Records provided Block Start

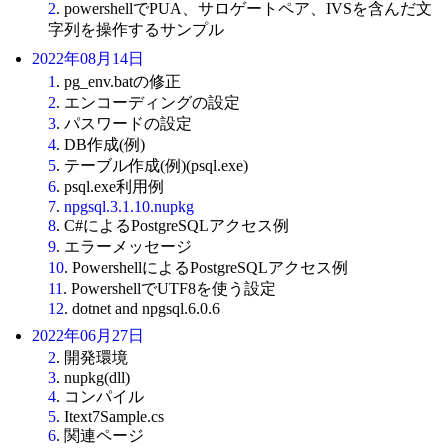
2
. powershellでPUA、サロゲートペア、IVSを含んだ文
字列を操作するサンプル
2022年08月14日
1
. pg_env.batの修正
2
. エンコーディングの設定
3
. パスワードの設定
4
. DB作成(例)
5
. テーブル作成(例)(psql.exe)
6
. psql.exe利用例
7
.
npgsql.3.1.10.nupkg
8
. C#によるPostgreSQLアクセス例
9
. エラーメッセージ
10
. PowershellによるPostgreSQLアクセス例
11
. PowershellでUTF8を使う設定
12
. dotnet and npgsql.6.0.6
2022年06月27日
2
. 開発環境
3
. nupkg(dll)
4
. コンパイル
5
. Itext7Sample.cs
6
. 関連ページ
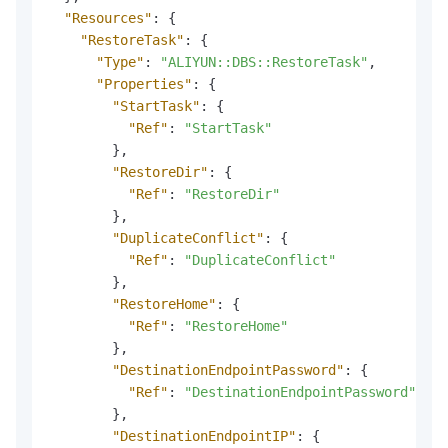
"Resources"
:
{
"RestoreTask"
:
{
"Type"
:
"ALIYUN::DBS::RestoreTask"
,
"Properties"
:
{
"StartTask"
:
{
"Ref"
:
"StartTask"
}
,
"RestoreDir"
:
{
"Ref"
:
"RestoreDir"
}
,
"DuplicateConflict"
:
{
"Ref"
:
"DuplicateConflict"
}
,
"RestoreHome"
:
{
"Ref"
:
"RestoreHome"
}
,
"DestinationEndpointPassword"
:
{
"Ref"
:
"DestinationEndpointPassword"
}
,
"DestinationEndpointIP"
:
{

Records provided Block End

Instructions for the task: Transcribe every entry above exactly. Omit all pictures.

Solved exercise:
2
. powershellでPUA、サロゲートペア、IVSを含んだ文
字列を操作するサンプル
2022年08月14日
1
. pg_env.batの修正
2
. エンコーディングの設定
3
. パスワードの設定
4
. DB作成(例)
5
. テーブル作成(例)(psql.exe)
6
. psql.exe利用例
7
.
npgsql.3.1.10.nupkg
8
. C#によるPostgreSQLアクセス例
9
. エラーメッセージ
10
. PowershellによるPostgreSQLアクセス例
11
. PowershellでUTF8を使う設定
12
. dotnet and npgsql.6.0.6
2022年06月27日
2
. 開発環境
3
. nupkg(dll)
4
. コンパイル
5
. Itext7Sample.cs
6
. 関連ページ
"Resources"
:
{
"RestoreTask"
:
{
"Type"
:
"ALIYUN::DBS::RestoreTask"
,
"Properties"
:
{
"StartTask"
:
{
"Ref"
:
"StartTask"
}
,
"RestoreDir"
:
{
"Ref"
:
"RestoreDir"
}
,
"DuplicateConflict"
:
{
"Ref"
:
"DuplicateConflict"
}
,
"RestoreHome"
:
{
"Ref"
:
"RestoreHome"
}
,
"DestinationEndpointPassword"
:
{
"Ref"
:
"DestinationEndpointPassword"
}
,
"DestinationEndpointIP"
:
{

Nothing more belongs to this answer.